In the waning days of his administration, disgraced Gov. Andrew Cuomo and his staff are focused on trying to salvage what they can of his tarnished reputation instead of dealing with pressing state issues like the botched $2.6 billion rent relief program, say well-placed critics who believe he should have resigned immediately.
Exiting administration officials are “worrying about his freakin’ political future,” state Sen. Gustavo Rivera (D-Bronx) fumed to The Post Thursday.
“They’re not worried about making sure this program — almost $3 billion, most of it hasn’t gone out the door, only $156 million has gone out — works,” Rivera said outside a state Senate hearing in Brooklyn on the Emergency Rental Assistance Program.
Rivera added that he “doesn’t trust” Cuomo’s motives for sticking around two weeks after announcing his resignation.
“This is not a job at the Gap my dude. You should have just said, ‘I resign’ and the next day he’s gone … I don’t trust him or the people around him,” Rivera said.
State Sen. Julia Salazar (D-Brooklyn) also said Cuomo should have stepped aside after an Aug. 3 announcement by NY Attorney General Letitia James, whose months-long investigation found he violated state and federal laws by sexually harassing 11 women.
“I think it’s unacceptable, his resignation should have been effective immediately,” Salazar said.
“I think it’s a disservice to the state that … he still hasn’t actually handed in his resignation letter,” she added.
Cuomo loyalists who’ve stuck with him throughout his multiple scandals, including the serial sexual harassment probe and allegations that he covered up nursing home deaths during the coronavirus pandemic while using staff to help write a self-serving book that netted him millions, have been busy tweeting about his past accomplishments in recent days.
Right-hand woman, secretary to the governor Melissa DeRosa, has shared favorable stories on Twitter about her boss including a NY1 piece applauding his legalization of same-sex marriage in 2011 — even though friends of the governor’s ex-girlfriend Sandra Lee say she pushed him to support the law.

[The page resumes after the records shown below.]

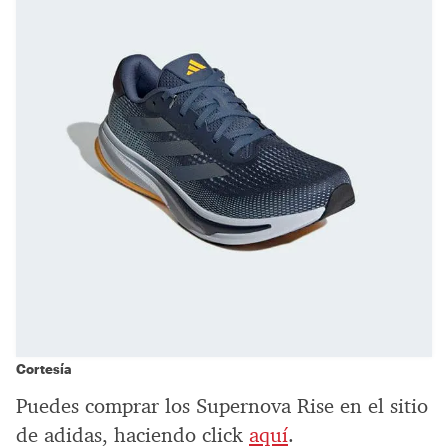
Cortesía
Puedes comprar los Supernova Rise en el sitio
de adidas, haciendo click
aquí
.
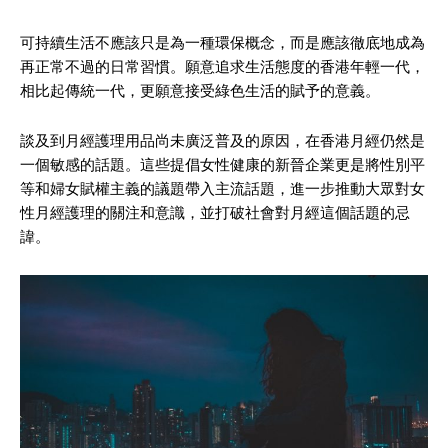
可持續生活不應該只是為一種環保概念，而是應該徹底地成為
再正常不過的日常習慣。願意追求生活態度的香港年輕一代，
相比起傳統一代，更願意接受綠色生活的賦予的意義。
談及到月經護理用品尚未廣泛普及的原因，在香港月經仍然是
一個敏感的話題。這些提倡女性健康的新晉企業更是將性別平
等和婦女賦權主義的議題帶入主流話題，進一步推動大眾對女
性月經護理的關注和意識，並打破社會對月經這個話題的忌
諱。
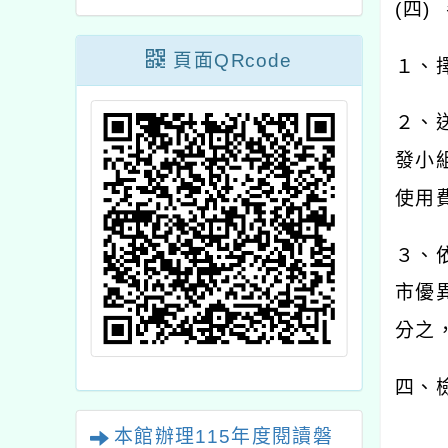
(
四
)
頁面QRcode
１、
２、
發小
使用
３、
市優
分之
四、
本館辦理115年度閱讀磐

And senior advisor Rich Azzopardi tweeted another NY1 article headlined, “A prolific builder, Cuomo’s infrastructure legacy will be felt for rest of century, expert says.”
Meanwhile, the state’s federally funded program to rescue renters struggling from the COVID-19 pandemic has helped just 7,000 families, a blistering audit by state Comptroller Tom DiNapoli revealed Monday.
Michael Hein, the state commissioner in charge of overseeing the funds, testified that he’s never spoken to the governor about the program.
Cuomo is expected to leave office on Aug. 24 when Lt. Gov. Kathy Hochul will take over.
Hein told senators Thursday that he’s had “extensive conversations” with Hochul about the rent relief program.
“She is very engaged across making sure we have all the resources to make it work,” Hein said.
Rivera, for one, is looking forward to the changing of the guard in Albany.
“I know we will disagree on certain things, she seems more moderate than I am,” Rivera said.
“But I actually respect her and think she is not a sociopath –which is kind of a low bar. She is someone who cares about governance and actually somebody I’ll be able to speak to. Somebody who will be focused on how the government functions,” he said.
A rep for Cuomo did not immediately respond to a request for comment.